Abstract. Molecular markers are organic compounds used to represent known sources of particulate matter (PM) in statistical source apportionment studies. The utility of molecular markers depends on, among other things, their ability to represent PM volatility under realistic atmospheric conditions. We measured the particle-phase concentrations and temperature-induced volatility of commonly-used molecular markers in California's heavily polluted San Joaqin Valley. Concentrations of elemental carbon, organic carbon, levoglucosan, and polycyclic aromatic hydrocarbons were not reduced by mild (~10 K) heating. In contrast, both hopane/sterane and n-alkane concentrations were reduced, especially during the summer sampling events at the urban site. These results suggest that hopanes and steranes have effective saturation concentrations ~1 μg m−3, and therefore can be considered semi-volatile in realistic ambient conditions. The volatility behavior of n-alkanes during the urban summer is consistent with that predicted for absorption by suberic acid (a C8 diacid) using a group contribution modelling method. Observations can also be matched by an absorbent whose composition is based on recently-obtained high-resolution aerosol mass spectrometer factors (approximately 33% "hydrocarbon-like" and 67% oxygenated organic aerosol).
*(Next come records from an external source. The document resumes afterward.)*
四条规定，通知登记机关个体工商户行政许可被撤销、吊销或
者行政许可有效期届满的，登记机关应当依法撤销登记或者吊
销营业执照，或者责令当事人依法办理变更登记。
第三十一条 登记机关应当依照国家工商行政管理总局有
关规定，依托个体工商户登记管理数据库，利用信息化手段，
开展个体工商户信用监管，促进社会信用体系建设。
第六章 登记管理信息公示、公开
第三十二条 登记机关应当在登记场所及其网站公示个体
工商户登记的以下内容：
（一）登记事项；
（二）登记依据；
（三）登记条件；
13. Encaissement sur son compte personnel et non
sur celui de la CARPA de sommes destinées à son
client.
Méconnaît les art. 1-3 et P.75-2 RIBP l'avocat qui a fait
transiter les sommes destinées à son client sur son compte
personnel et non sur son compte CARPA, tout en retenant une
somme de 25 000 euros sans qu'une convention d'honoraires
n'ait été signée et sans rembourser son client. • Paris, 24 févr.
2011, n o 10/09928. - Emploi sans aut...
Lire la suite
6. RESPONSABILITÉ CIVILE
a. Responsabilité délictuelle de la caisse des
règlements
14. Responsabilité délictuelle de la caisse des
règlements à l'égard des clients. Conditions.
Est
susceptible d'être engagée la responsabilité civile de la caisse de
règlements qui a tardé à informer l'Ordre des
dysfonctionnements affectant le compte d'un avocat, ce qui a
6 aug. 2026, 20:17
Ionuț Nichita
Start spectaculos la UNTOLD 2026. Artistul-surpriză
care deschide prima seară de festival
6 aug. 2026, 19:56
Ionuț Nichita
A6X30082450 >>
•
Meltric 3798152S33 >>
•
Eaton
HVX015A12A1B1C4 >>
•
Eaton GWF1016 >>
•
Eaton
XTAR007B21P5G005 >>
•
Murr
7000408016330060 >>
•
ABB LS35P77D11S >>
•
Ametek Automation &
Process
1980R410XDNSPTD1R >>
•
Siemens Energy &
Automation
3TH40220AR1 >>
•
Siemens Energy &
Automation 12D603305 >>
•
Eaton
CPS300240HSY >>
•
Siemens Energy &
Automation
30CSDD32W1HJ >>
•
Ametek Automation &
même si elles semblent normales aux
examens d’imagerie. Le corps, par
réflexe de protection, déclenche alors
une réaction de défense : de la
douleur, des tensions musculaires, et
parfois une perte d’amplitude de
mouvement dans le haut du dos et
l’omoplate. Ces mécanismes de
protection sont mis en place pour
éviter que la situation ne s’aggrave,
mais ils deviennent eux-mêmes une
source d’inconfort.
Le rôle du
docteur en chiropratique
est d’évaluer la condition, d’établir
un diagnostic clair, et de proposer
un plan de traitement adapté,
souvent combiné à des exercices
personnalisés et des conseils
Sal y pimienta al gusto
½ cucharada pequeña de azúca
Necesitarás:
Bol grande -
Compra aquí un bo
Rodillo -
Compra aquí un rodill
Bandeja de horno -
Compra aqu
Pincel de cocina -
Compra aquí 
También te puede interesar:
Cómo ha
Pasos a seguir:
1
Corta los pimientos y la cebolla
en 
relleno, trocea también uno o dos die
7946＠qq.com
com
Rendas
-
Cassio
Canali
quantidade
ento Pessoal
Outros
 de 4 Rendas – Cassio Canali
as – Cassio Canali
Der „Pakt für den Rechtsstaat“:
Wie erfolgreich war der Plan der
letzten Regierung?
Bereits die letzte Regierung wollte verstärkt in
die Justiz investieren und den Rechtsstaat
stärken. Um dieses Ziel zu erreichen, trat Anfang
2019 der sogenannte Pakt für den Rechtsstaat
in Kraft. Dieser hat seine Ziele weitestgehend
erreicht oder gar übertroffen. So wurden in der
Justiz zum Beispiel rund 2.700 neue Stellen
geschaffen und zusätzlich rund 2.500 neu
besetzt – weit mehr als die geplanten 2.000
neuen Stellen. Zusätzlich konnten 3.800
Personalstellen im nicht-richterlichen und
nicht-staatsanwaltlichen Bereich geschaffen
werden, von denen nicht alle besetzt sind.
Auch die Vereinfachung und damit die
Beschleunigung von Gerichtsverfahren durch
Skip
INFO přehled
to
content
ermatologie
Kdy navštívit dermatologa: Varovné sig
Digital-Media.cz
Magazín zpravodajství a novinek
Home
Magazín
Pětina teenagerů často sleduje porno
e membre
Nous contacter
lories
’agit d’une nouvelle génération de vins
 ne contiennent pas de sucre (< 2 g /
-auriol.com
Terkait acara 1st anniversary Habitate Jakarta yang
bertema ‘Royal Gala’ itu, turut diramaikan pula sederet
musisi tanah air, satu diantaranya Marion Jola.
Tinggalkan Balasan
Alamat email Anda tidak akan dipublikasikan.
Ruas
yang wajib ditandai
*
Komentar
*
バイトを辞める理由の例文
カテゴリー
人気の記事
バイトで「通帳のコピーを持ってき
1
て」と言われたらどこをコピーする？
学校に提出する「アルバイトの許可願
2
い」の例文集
The diminished volatility of the n-alkanes, hopanes, and steranes during rural and/or winter experiments could be explained by a more oxygenated absorbing phase along with a non-absorptive partitioning mechanism, such as adsorption to soot. This suggests that the temperature-induced volatility of large hydrocarbons in PM is most important if a relatively non-polar absorbing organic phase exists. While the activity coefficients of most organic aerosol compounds may be close to unity, the assumption of ideality for large hydrocarbons (e.g., hopanes) may result in large errors in partitioning calculations.

Citation: Ruehl, C. R., Ham, W. A., and Kleeman, M. J.: Temperature-induced volatility of molecular markers in ambient airborne particulate matter, Atmos. Chem. Phys. Discuss., 10, 20329-20353, doi:10.5194/acpd-10-20329-2010, 2010.